/sauce

Find the sauce

Primary LanguagePythonMIT LicenseMIT

What's sauce?

Sauce is a tool to figure out where each byte of machine code in a binary (or shared library) came from. It works with ELF files that have dwarf debug info, using the line number information to figure out which code to blame for the bytes.

Sauce dependencies:

  • Python
  • readelf: should be included in binutils
  • dwarfdump: you may need to install this one manually, but it appears to have packages for popular Linuxes already.

Other than these external dependencies the sauce.py script is free-standing, and doesn't need any installation. The repo contains some test scripts that are not required for running sauce.py.

How do I use it?

The simplest mode of operation is to, well, run sauce.py on your binary:

# Imagine an Android project with some JNI code:
./sauce.py obj/local/armeabi/libfoo.so

This will produce a summary of the worst offending individual lines and files (based on the sum of bytes blamed on a source line in that file).

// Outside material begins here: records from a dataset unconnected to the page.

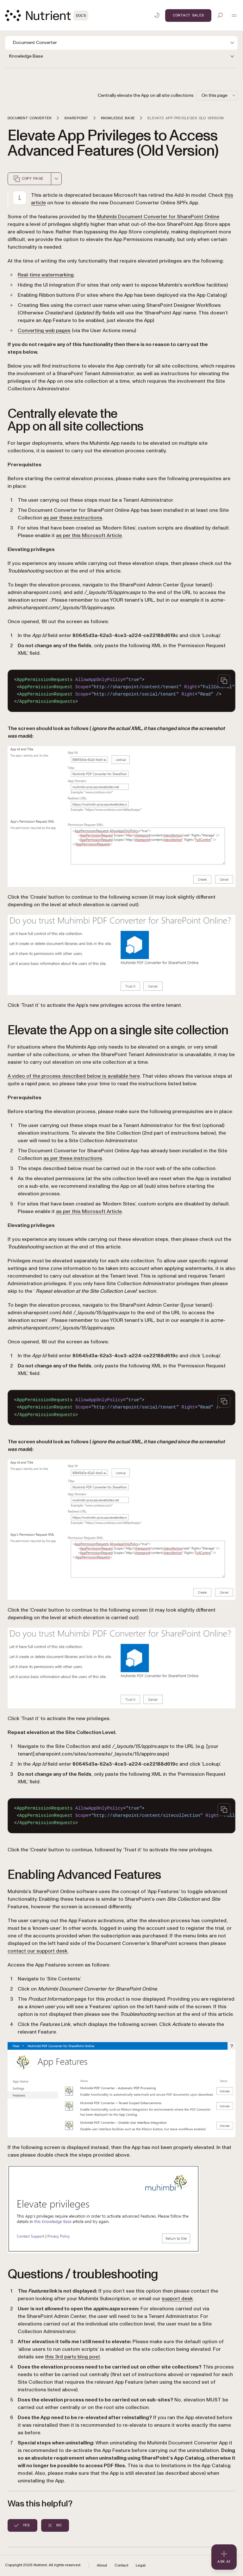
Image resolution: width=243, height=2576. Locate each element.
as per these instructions (72, 517)
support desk (177, 2298)
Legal (141, 2565)
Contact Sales (188, 15)
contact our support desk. (38, 1950)
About (102, 2565)
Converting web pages (44, 330)
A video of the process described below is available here (74, 1076)
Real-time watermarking (46, 274)
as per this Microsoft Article (89, 535)
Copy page (28, 179)
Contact (121, 2565)
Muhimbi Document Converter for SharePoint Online (158, 216)
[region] (121, 691)
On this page (219, 95)
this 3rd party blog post (72, 2356)
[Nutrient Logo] (46, 15)
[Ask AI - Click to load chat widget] (224, 2557)
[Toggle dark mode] (157, 15)
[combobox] (56, 178)
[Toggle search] (220, 15)
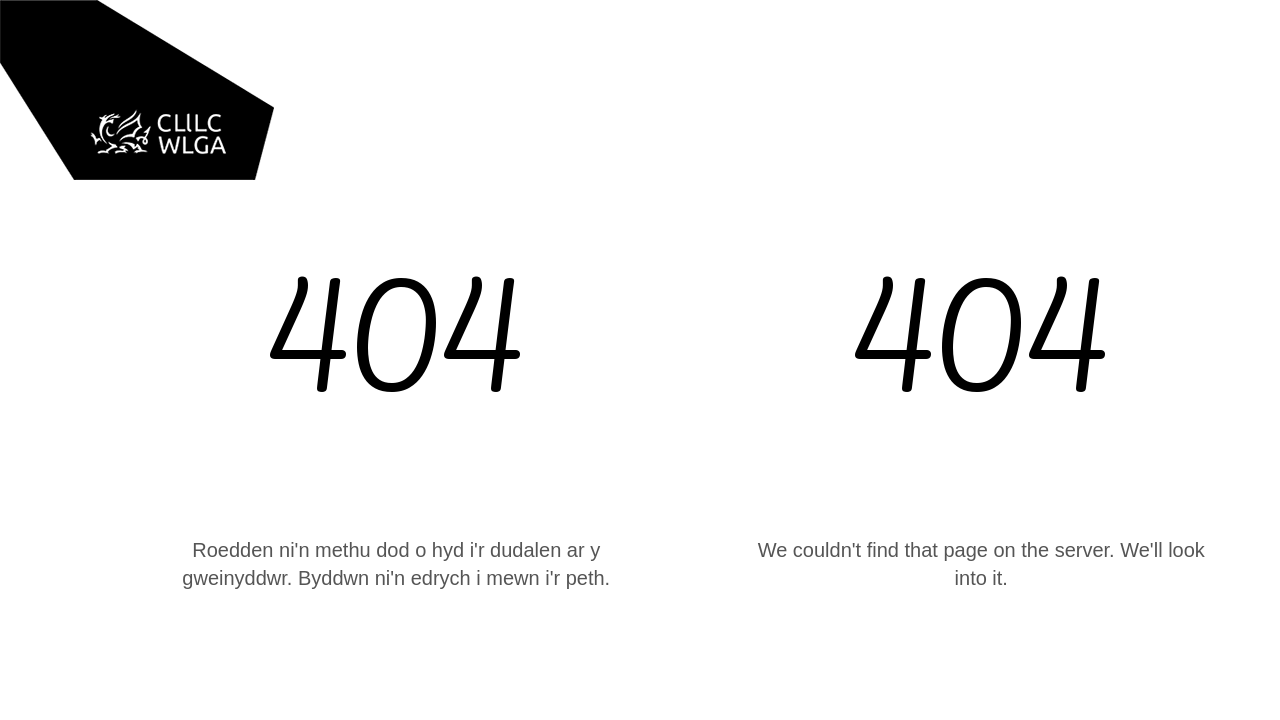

Note that code from inlined functions will be blamed on the file/lines where the inlined function was defined, and the code calling the function will appear completely innocent. Sometimes this is what you want, e.g. to find a force-inlined function that takes space for each use. Other times this is not what you want, e.g. for an often-inlined getter where the inlined code might be about the same size (or smaller!) than a non-inlined call would be.

Caveats and possible bugs

  • The test suite is too small :)
  • Inlined functions may be counted in surprising ways (see above)
  • The --gc-sections linker flag has caused problems before. The problem here is that even though the code is thrown away by the linker, the debug info is not thrown away. The tool tries to filter out line number info that appears to come from garbage collected functions, but this is not completely reliable.
  • Untested using Gold's ICF (identical code folding) feature. There's an interpretation question here, somewhat similar to inlined functions - whose fault is it that the bytes are in the binary? Are any of the identical functions more or less to blame than the others?

Future ideas

  • Generate a summary of functions (and data!) by size. The major reason it doesn't do this already is that it requires completely different data from the binary, unrelated to the line number info.
  • Add some options to print more than the very sparse summary output
  • Build in a web server, allow interactive navigation around the data
  • As an alternative to the web server, just generate a big HTML file using JavaScript to make it nice and interactive.
  • Add machine-readable "dump" output, make it possible to diff two dumps and e.g. show which code grew, what got smaller, etc.

License

Sauce is distributed under an MIT license. See the COPYING file in the root of the source tree.